Useful Advanced Options
The calculator supports degrees, radians, and gradians. It can calculate from an angle. It can also reverse a tangent or cosine value. Decimal control helps match homework, reports, or engineering notes. The table builder creates repeated angle checks. Use it to compare a range of values without entering every angle again. Export tools help save the result for later review.
Reading The Results
The main result shows cosine and tangent first. Extra rows explain the normalized angle, quadrant, reference angle, period notes, and related values. Secant and cotangent are shown when possible. They are marked undefined when division by zero would occur. The equivalent angle section helps you see how periodic functions repeat.
Good Practice Tips
Always choose the correct input unit. Degree and radian mistakes are common. Check whether the problem expects exact values or decimal values. Use more decimals for technical work. Use fewer decimals for quick estimates. When tangent becomes very large, inspect the cosine value. A cosine near zero means the angle is near a vertical line.
Practical Uses
Students can verify trigonometry exercises. Teachers can prepare examples. Builders can estimate slopes. Designers can compare rotation values. Analysts can create quick reference tables. The calculator is not a replacement for proofs. It is a practical checking tool. Use it with diagrams, formulas, and careful units. This gives stronger results and fewer mistakes.
Common Mistakes
Do not round too early during multi-step work. Keep original angle values for exports. Check signs by quadrant. Remember that cosine repeats every full turn. Tangent repeats every half turn always.
FAQs
What does tangent measure?
Tangent measures the ratio of the opposite side to the adjacent side in a right triangle. It also describes slope and direction from an angle.
What does cosine measure?
Cosine measures the ratio of the adjacent side to the hypotenuse. On the unit circle, it is the x-coordinate of the angle point.

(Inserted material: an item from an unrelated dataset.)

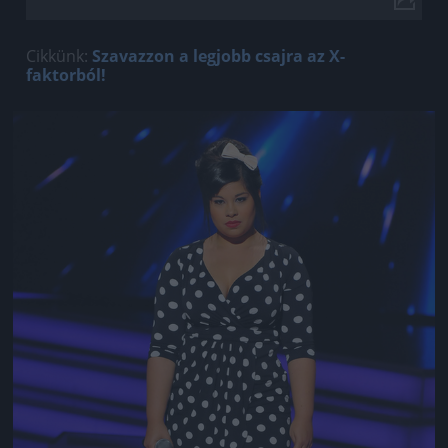
Cikkünk:
Szavazzon a legjobb csajra az X-
faktorból!
Jön még kép!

Why is tangent sometimes undefined?
Tangent equals sine divided by cosine. When cosine is zero, division is not possible. That makes tangent undefined at those angles.
Which angle unit should I choose?
Use the unit given in your problem. Degrees are common in school examples. Radians are common in calculus, physics, and programming work.
Can this calculator use negative angles?
Yes. Negative angles are accepted. The calculator also shows normalized degrees, so you can compare them with standard circle positions.
What does inverse tangent mode do?
Inverse tangent mode takes a tangent value and returns the principal angle. The result is then used to calculate cosine and tangent again.
What does inverse cosine mode do?
Inverse cosine mode takes a cosine value from -1 to 1. It returns the principal angle from zero to pi radians.
What is a reference angle?
A reference angle is the acute angle formed with the x-axis. It helps compare trigonometric values across different quadrants.